All I’m trying to do is using an AI language model to summarize text. The text I’m getting is from an html form, more specifically a textarea element. Likely this would be an article or paragraph they would find online. I’m using the facebook/bart-large-cnn model. I tried other models, but they don’t summarize very well. If there is a better model that is good at summarizing text, let me know, I can try that one. It works, but it can take like 15 to 20 seconds. I’m new to learning AI so sorry if my code isn’t the greatest looking, still learning. How can I make this faster?
The app is using Flask, for the downvoter.

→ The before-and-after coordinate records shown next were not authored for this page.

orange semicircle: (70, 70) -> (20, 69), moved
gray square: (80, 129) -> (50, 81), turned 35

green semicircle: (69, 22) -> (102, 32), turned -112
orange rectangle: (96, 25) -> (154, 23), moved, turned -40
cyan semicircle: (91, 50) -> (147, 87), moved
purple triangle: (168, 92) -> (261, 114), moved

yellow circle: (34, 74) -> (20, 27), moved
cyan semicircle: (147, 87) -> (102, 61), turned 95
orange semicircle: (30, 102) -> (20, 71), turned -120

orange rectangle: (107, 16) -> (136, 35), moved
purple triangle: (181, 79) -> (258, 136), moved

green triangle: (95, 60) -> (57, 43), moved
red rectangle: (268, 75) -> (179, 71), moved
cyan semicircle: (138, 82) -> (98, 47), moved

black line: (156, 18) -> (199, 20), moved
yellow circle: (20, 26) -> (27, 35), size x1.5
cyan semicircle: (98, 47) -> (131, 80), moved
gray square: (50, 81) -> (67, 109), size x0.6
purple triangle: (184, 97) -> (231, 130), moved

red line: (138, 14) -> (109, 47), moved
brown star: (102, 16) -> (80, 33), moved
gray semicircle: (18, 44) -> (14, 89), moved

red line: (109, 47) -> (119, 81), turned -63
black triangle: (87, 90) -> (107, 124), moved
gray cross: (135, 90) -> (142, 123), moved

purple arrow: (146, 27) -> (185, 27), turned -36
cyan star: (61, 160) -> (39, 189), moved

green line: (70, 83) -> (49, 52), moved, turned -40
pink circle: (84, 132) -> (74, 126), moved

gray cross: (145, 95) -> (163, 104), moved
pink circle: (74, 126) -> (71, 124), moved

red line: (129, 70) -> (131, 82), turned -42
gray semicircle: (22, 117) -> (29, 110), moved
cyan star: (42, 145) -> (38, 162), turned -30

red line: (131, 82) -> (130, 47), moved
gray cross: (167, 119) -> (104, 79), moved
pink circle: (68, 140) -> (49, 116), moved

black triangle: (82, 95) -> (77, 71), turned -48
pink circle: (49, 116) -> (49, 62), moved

This is being done on my local machine so there is no latency.
def summarizer():
form = SummarizeForm(request.form)
if request.method == 'POST' and form.validate():
text = escape(form.text.data)
summary_length = form.summary_length.data.lower() # Convert to lowercase
# Define a maximum word count (adjust as needed)
max_word_count = 3000
model_name="facebook/bart-large-cnn"
model = BartForConditionalGeneration.from_pretrained(model_name)
tokenizer = BartTokenizer.from_pretrained(model_name)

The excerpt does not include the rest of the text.